Ultra-stable silver nanoparticles as promising colorimetric reporters in lateral flow immunoassays
Bryan Gosselin,1,2,# Maurice Retout,1,# Raphaël Dutour,1 Ludovic Troian-Gautier,2 Robin Bevernaegie,2 Gilles Bruylants,1,* Ivan Jabin.2,*
1 Engineering of Molecular NanoSystems, ULB, avenue F. D. Roosevelt 50, CP165/64, B-1050 Brussels, Belgium.
2 Laboratoire de Chimie Organique, ULB, Avenue F. D. Roosevelt 50, CP160/06, B-1050 Brussels, Belgium.
* Corresponding authors: Ivan.Jabin@ulb.be; Gilles.Bruylants@ulb.be # These authors made equal contributions.
Among all the point-of-care devices that have been developed over the past years, Lateral-flow Immunoassays (LFIAs) are probably the most widely used. Indeed, LFIAs combine all the POC features such as easy read-out signal (naked eyes observation), low cost and ease of use. Gold nanoparticles (AuNPs) are classically used as colorimetric reporters in LFIAs. However, current LFIAs possess a poor sensitivity (around µM) compared to ELISAs (pM to nM). To address this issue we envisaged the use of a colorimetric reporter with better optical properties than AuNPs, silver nanoparticles (AgNPs). Indeed, these latter also exhibit a LSPR band in the visible region but with an extinction coefficient one order of magnitude higher than the one of AuNPs of similar size, acting as better colorimetric reporters. If AgNPs represent thus better candidates than AuNPs for the design of LFIAs, their use has however been scarcely reported in the literature due to their poor chemical and colloidal stabilities. An efficient strategy for the building of robust and thin organic interface on various surfaces consists in using calix[4]arene-tetradiazonium salts. Indeed, these molecular platforms can be irreversibly and strongly grafted on surfaces through the reduction of their diazonium groups. Very recently, this calixarene-based coating technology has been exploited for the synthesis of ultra-stable AgNPs, much more stable than the commercial AgNPs currently available, that can be easily manipulated and conjugated to biomolecules such as proteins.
We developed an LFIA for the detection of Anti-SARS-CoV 2 IgG based on these calixarene-coated AgNPs.
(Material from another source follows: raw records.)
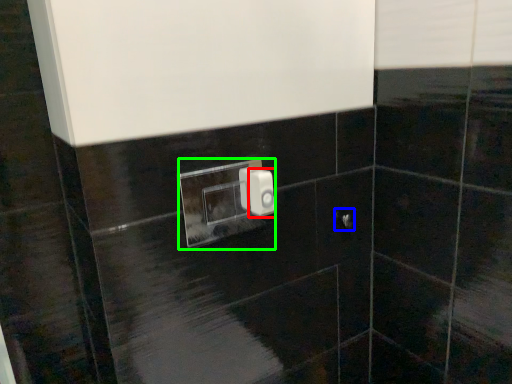 Question: Considering the real-world distances, which object is closest to light switch (highlighted by a red box)? door handle (highlighted by a blue box) or light switch (highlighted by a green box).

Choices:
 (A) door handle
 (B) light switch

Answer: (A) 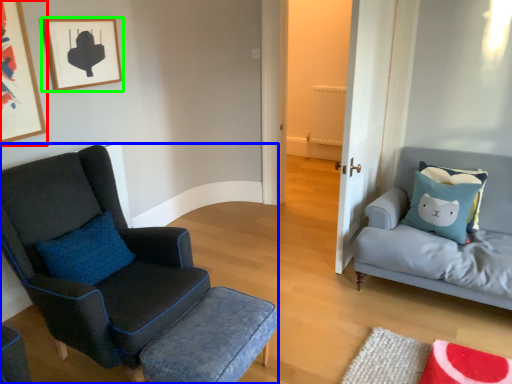 Question: Estimate the real-world distances between objects in this image. Which object is closer to picture frame (highlighted by a red box), chair (highlighted by a blue box) or picture frame (highlighted by a green box)?

Choices:
 (A) chair
 (B) picture frame

Answer: (B) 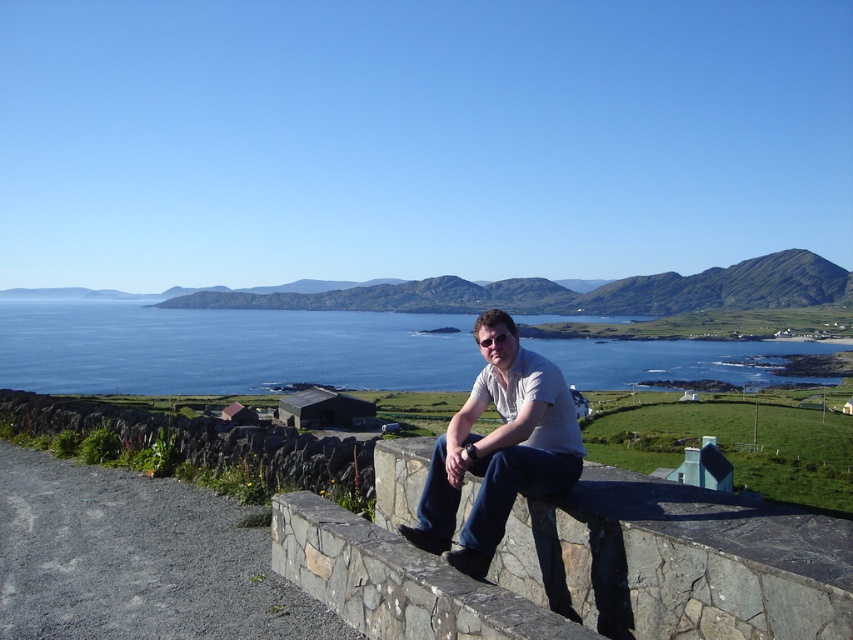 Question: Can you confirm if blue water at center is positioned below white cotton shirt at center?

Choices:
 (A) no
 (B) yes

Answer: (A)

Question: Which of the following is the farthest from the observer?

Choices:
 (A) blue water at center
 (B) white cotton shirt at center

Answer: (A)

Question: Which of the following is the farthest from the observer?

Choices:
 (A) blue water at center
 (B) white cotton shirt at center

Answer: (A)

Question: Can you confirm if blue water at center is positioned below white cotton shirt at center?

Choices:
 (A) no
 (B) yes

Answer: (A)

Question: Does blue water at center have a larger size compared to white cotton shirt at center?

Choices:
 (A) no
 (B) yes

Answer: (B) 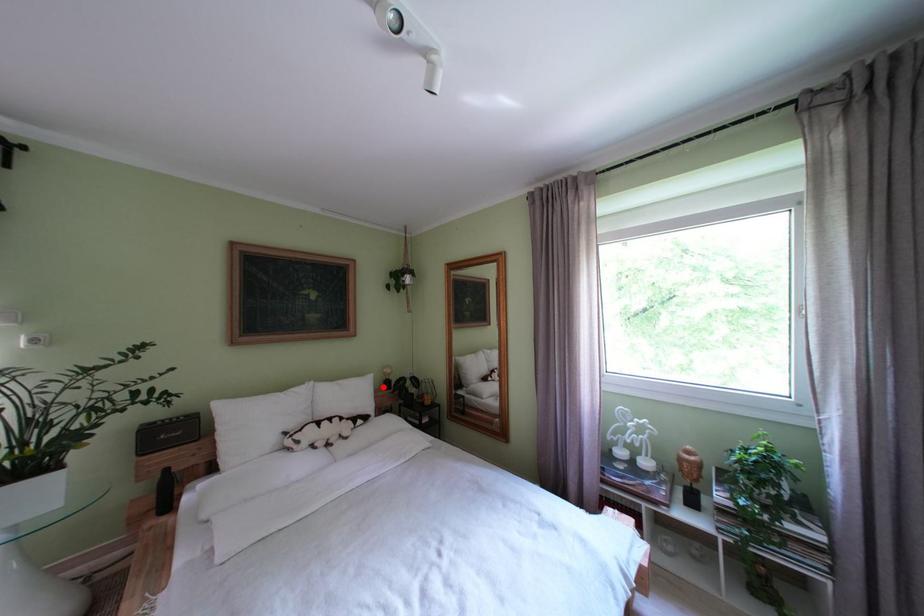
Our results highlight that the use of AgNPs as colorimetric reporters allows to decrease 10-fold the limit of detection in comparison to standard AuNPs while using model samples, i.e. buffer spiked with anti-SARS-Cov-2 IgG. We optimized the design of the LFIA in order to optimize the detection in a complex matrix such as human plasma with functionalized AgNPs. After optimization, we used our LFIA with clinical samples of infected patients and we obtained 100% specificity and 77% sensitivity, confirming the good performance of our system, while using far less particles of our AgNPs compared to AuNPs. Our findings are of general interest for the diagnosis field as it could pave the way to the development of improved LFIA-type applications using silver nanoparticles.